## Collecting the Data

We will leverage two key datasets for this project:

1. [Phishing Domain URL Dataset](https://www.kaggle.com/datasets/michellevp/dataset-phishing-domain-detection-cybersecurity) 
    - This dataset offers a rich array of URL-derived features, specifically tailored for detecting phishing domains.
2. [Malicious URLs Dataset](https://www.kaggle.com/datasets/sid321axn/malicious-urls-dataset)
    - This dataset provides a broad selection of both malicious and safe website URLs.

**Focus**: As the `Malicious URLs Dataset` also contains URLs to other forms of malicious websites, we will filter this dataset to isolate only phishing-related and benign URLs.

**Data Sampling**: Due to the size of these datasets, we will randomly select 1000 representative entries from each. This approach ensures a manageable dataset while maintaining diversity for effective analysis.

In [2]:
## Open the datasets
import pandas as pd
url_information = pd.read_csv('../datasets/url_information.csv')
malicious_urls = pd.read_csv('../datasets/malicious_urls.csv')

In [4]:
## Filtering Malicious URLs Dataset
filtered_malicious_urls = malicious_urls[malicious_urls['type'].isin(['phishing', 'benign'])]

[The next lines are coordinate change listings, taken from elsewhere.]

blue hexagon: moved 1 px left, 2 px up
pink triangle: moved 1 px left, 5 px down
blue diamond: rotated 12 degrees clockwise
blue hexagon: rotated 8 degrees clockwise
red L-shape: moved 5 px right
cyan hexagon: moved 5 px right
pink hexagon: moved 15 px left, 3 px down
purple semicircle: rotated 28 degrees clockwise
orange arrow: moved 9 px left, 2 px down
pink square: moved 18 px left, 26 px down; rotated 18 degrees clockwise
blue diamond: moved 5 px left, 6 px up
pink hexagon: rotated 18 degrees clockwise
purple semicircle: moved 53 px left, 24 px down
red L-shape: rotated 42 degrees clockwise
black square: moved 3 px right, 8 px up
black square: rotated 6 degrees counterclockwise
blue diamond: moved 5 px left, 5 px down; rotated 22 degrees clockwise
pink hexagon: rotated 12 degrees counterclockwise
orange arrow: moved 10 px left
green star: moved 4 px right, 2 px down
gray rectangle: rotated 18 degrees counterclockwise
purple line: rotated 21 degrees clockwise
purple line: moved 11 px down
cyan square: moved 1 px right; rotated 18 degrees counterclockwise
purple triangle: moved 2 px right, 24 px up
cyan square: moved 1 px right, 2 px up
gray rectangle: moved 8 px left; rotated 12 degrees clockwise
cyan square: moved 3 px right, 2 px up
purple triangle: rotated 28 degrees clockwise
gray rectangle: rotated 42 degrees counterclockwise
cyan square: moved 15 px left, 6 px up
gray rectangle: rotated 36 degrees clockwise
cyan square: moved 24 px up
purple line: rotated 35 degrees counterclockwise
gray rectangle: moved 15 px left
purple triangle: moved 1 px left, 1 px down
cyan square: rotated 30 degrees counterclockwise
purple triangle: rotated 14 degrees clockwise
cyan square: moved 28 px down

## Selecting 1000 random samples
sampled_malicious_urls = filtered_malicious_urls.sample(n=1000, random_state=69)
sampled_url_information = url_information.sample(n=1000, random_state=69)

In [None]:
## Write to a new CSV
sampled_malicious_urls.to_csv('../datasets/sampled_malicious_urls.csv', index=False)
sampled_url_information.to_csv('../datasets/sampled_url_information.csv', index=False)